HOW TO COMPLETE THIS TASK =>
Give back exactly the lines that run from the beginning of the entries to the line containing "Globus Baumarkt", both included, and nothing else.
**** DATA IN THIS EXERCISE
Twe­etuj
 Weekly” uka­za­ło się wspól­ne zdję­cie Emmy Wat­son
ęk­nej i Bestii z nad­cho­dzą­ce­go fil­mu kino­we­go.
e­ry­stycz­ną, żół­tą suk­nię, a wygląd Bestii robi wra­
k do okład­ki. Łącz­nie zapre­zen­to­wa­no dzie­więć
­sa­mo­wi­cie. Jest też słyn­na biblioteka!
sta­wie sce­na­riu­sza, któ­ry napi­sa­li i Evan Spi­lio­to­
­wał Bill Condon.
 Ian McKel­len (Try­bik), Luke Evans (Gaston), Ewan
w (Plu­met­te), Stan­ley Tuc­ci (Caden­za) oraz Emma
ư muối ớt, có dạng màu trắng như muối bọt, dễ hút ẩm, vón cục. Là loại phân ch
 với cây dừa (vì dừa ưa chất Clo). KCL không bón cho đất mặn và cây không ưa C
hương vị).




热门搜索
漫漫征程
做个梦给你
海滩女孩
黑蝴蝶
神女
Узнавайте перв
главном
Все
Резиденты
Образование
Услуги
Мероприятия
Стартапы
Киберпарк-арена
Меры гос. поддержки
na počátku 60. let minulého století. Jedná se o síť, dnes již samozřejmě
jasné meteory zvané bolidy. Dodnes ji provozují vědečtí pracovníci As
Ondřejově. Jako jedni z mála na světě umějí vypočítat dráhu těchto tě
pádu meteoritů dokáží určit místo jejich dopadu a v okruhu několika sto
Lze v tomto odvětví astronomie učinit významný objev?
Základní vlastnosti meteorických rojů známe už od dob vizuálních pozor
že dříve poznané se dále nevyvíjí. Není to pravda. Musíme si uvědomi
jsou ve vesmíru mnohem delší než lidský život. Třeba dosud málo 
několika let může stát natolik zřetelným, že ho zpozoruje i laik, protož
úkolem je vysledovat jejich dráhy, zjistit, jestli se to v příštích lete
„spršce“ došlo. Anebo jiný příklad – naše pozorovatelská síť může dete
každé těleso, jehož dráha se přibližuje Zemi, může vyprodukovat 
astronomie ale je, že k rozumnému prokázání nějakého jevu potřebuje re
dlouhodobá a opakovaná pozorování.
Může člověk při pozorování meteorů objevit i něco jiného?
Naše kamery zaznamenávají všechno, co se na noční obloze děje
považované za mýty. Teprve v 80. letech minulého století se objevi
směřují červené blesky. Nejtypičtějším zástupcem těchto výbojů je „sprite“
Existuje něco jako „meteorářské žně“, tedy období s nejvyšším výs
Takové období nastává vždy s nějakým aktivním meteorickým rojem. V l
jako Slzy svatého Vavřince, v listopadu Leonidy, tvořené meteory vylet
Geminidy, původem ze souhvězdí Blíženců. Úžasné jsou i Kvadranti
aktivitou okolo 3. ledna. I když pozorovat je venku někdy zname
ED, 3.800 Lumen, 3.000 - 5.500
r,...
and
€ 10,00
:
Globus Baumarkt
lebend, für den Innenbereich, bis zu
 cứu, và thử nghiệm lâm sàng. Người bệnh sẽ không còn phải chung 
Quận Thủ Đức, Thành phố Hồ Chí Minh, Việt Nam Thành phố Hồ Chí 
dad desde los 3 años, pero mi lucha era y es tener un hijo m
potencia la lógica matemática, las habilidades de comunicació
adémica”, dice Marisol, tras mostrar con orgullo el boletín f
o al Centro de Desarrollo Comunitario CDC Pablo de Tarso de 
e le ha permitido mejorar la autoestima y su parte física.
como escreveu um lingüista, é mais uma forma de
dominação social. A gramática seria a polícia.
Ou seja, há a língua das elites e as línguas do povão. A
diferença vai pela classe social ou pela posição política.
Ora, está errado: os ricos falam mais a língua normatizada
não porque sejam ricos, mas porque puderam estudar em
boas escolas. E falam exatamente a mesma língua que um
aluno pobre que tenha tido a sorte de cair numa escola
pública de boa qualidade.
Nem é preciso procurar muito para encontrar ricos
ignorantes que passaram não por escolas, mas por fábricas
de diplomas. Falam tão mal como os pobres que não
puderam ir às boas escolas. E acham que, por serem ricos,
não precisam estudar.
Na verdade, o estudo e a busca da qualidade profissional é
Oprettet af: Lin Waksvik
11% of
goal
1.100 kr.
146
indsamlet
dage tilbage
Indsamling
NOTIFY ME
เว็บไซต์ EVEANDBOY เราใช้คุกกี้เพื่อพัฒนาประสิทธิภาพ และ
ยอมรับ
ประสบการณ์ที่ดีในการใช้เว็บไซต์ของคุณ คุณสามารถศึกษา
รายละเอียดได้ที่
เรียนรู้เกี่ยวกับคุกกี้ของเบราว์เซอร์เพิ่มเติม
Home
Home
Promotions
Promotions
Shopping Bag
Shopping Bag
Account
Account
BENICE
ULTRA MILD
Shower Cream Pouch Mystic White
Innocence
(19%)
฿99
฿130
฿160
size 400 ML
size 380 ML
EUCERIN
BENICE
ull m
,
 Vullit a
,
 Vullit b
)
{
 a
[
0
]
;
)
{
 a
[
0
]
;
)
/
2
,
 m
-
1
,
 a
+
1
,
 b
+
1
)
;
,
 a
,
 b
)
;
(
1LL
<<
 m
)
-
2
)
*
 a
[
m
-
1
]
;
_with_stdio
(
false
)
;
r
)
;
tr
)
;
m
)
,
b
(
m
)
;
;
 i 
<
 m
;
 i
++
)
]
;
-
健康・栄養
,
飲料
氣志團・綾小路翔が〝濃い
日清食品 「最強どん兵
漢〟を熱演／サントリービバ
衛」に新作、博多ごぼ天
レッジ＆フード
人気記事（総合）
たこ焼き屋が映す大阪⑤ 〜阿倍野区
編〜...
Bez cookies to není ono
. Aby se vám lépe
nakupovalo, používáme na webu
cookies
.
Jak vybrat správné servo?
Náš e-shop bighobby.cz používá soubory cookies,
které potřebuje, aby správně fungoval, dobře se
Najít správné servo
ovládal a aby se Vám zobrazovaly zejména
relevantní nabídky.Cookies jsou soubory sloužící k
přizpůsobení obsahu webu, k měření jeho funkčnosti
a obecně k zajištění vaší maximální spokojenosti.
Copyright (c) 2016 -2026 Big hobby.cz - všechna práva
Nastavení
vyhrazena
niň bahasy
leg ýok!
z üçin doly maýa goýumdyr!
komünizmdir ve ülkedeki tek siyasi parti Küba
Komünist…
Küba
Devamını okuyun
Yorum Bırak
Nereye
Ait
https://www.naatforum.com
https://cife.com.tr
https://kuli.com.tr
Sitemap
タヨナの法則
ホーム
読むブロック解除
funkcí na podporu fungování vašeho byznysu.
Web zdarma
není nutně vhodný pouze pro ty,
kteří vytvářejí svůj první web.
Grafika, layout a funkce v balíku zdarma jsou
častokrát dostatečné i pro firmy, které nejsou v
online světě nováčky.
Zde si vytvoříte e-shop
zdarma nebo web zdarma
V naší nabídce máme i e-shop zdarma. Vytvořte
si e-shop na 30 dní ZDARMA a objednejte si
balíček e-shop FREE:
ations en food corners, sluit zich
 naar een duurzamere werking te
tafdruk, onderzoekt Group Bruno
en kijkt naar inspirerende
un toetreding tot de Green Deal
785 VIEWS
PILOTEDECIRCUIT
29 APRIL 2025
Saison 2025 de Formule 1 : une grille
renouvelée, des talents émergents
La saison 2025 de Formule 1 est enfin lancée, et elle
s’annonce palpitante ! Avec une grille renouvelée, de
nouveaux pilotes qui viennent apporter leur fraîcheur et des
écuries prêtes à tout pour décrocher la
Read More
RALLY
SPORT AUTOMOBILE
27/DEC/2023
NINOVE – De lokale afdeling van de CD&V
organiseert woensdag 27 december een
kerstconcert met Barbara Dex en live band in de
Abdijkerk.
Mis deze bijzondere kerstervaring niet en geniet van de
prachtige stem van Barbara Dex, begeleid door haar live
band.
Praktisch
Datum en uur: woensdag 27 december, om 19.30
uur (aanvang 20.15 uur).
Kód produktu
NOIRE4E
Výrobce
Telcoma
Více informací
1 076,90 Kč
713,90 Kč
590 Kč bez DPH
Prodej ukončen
********
EXPECTED ANSWER =>
Twe­etuj
 Weekly” uka­za­ło się wspól­ne zdję­cie Emmy Wat­son
ęk­nej i Bestii z nad­cho­dzą­ce­go fil­mu kino­we­go.
e­ry­stycz­ną, żół­tą suk­nię, a wygląd Bestii robi wra­
k do okład­ki. Łącz­nie zapre­zen­to­wa­no dzie­więć
­sa­mo­wi­cie. Jest też słyn­na biblioteka!
sta­wie sce­na­riu­sza, któ­ry napi­sa­li i Evan Spi­lio­to­
­wał Bill Condon.
 Ian McKel­len (Try­bik), Luke Evans (Gaston), Ewan
w (Plu­met­te), Stan­ley Tuc­ci (Caden­za) oraz Emma
ư muối ớt, có dạng màu trắng như muối bọt, dễ hút ẩm, vón cục. Là loại phân ch
 với cây dừa (vì dừa ưa chất Clo). KCL không bón cho đất mặn và cây không ưa C
hương vị).




热门搜索
漫漫征程
做个梦给你
海滩女孩
黑蝴蝶
神女
Узнавайте перв
главном
Все
Резиденты
Образование
Услуги
Мероприятия
Стартапы
Киберпарк-арена
Меры гос. поддержки
na počátku 60. let minulého století. Jedná se o síť, dnes již samozřejmě
jasné meteory zvané bolidy. Dodnes ji provozují vědečtí pracovníci As
Ondřejově. Jako jedni z mála na světě umějí vypočítat dráhu těchto tě
pádu meteoritů dokáží určit místo jejich dopadu a v okruhu několika sto
Lze v tomto odvětví astronomie učinit významný objev?
Základní vlastnosti meteorických rojů známe už od dob vizuálních pozor
že dříve poznané se dále nevyvíjí. Není to pravda. Musíme si uvědomi
jsou ve vesmíru mnohem delší než lidský život. Třeba dosud málo 
několika let může stát natolik zřetelným, že ho zpozoruje i laik, protož
úkolem je vysledovat jejich dráhy, zjistit, jestli se to v příštích lete
„spršce“ došlo. Anebo jiný příklad – naše pozorovatelská síť může dete
každé těleso, jehož dráha se přibližuje Zemi, může vyprodukovat 
astronomie ale je, že k rozumnému prokázání nějakého jevu potřebuje re
dlouhodobá a opakovaná pozorování.
Může člověk při pozorování meteorů objevit i něco jiného?
Naše kamery zaznamenávají všechno, co se na noční obloze děje
považované za mýty. Teprve v 80. letech minulého století se objevi
směřují červené blesky. Nejtypičtějším zástupcem těchto výbojů je „sprite“
Existuje něco jako „meteorářské žně“, tedy období s nejvyšším výs
Takové období nastává vždy s nějakým aktivním meteorickým rojem. V l
jako Slzy svatého Vavřince, v listopadu Leonidy, tvořené meteory vylet
Geminidy, původem ze souhvězdí Blíženců. Úžasné jsou i Kvadranti
aktivitou okolo 3. ledna. I když pozorovat je venku někdy zname
ED, 3.800 Lumen, 3.000 - 5.500
r,...
and
€ 10,00
:
Globus Baumarkt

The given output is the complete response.